[[ Material supplied open ]]

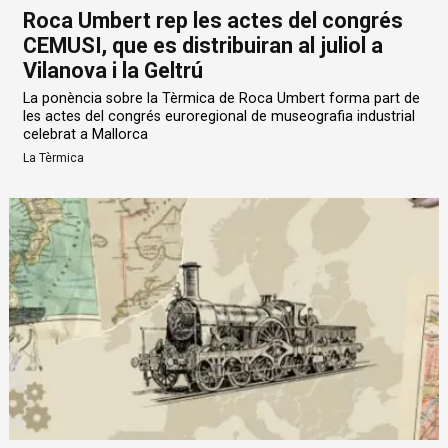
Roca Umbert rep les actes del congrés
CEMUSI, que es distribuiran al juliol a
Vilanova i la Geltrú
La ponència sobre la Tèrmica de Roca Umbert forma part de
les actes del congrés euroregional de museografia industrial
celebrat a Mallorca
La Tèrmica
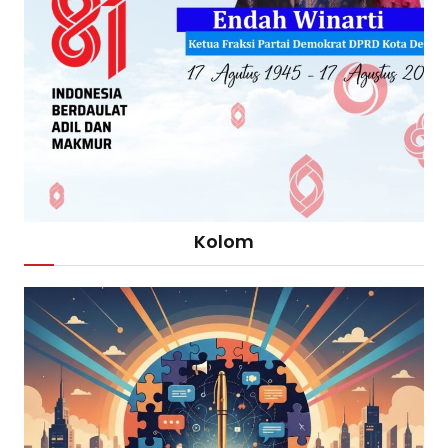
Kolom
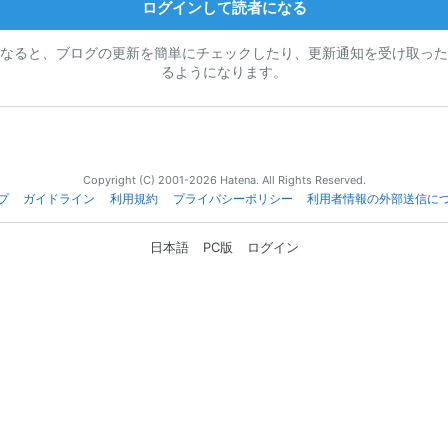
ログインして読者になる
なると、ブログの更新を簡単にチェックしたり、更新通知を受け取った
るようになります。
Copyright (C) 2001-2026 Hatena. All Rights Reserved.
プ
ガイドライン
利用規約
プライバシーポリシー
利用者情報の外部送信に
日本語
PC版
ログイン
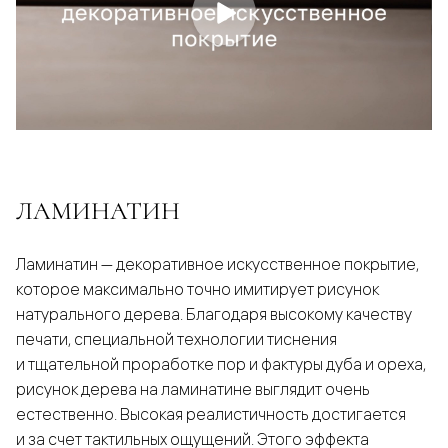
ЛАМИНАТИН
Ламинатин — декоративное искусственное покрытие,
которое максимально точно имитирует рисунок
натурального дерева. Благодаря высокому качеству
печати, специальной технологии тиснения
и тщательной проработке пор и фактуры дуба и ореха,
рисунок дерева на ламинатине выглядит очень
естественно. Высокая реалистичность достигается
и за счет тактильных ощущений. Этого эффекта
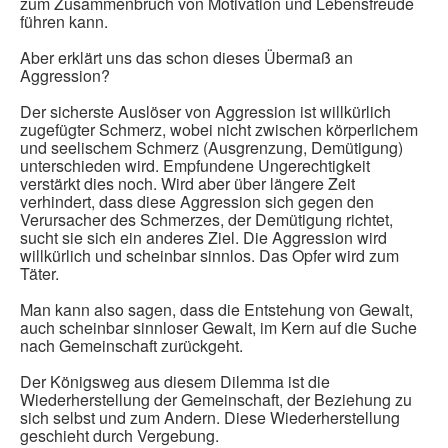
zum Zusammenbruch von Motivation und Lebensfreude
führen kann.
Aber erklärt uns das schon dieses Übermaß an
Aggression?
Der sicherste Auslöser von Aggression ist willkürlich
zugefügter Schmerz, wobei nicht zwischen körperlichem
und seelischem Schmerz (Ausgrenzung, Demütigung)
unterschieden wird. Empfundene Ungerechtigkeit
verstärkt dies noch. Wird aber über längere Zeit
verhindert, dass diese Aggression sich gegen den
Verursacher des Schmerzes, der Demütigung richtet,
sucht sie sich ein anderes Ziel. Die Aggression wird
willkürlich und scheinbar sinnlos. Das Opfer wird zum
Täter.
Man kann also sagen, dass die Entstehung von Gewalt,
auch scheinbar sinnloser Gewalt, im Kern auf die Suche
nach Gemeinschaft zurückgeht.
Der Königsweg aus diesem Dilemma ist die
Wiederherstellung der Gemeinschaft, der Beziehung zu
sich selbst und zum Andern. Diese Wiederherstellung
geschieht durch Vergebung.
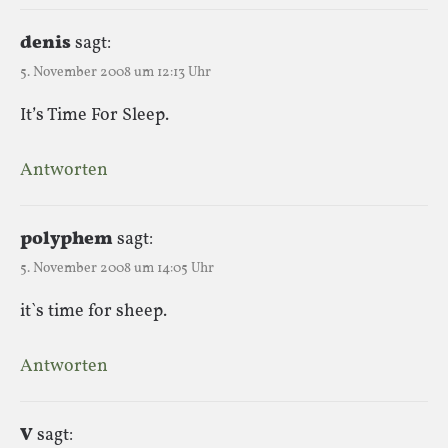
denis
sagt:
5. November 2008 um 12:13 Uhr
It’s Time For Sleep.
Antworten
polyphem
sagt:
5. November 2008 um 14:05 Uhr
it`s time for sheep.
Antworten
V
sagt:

[[ Material supplied closed ]]

**Exercise instructions**
Copy every line from the entries that contains the word "Demütigung".

**Result below**
und seelischem Schmerz (Ausgrenzung, Demütigung)
Verursacher des Schmerzes, der Demütigung richtet,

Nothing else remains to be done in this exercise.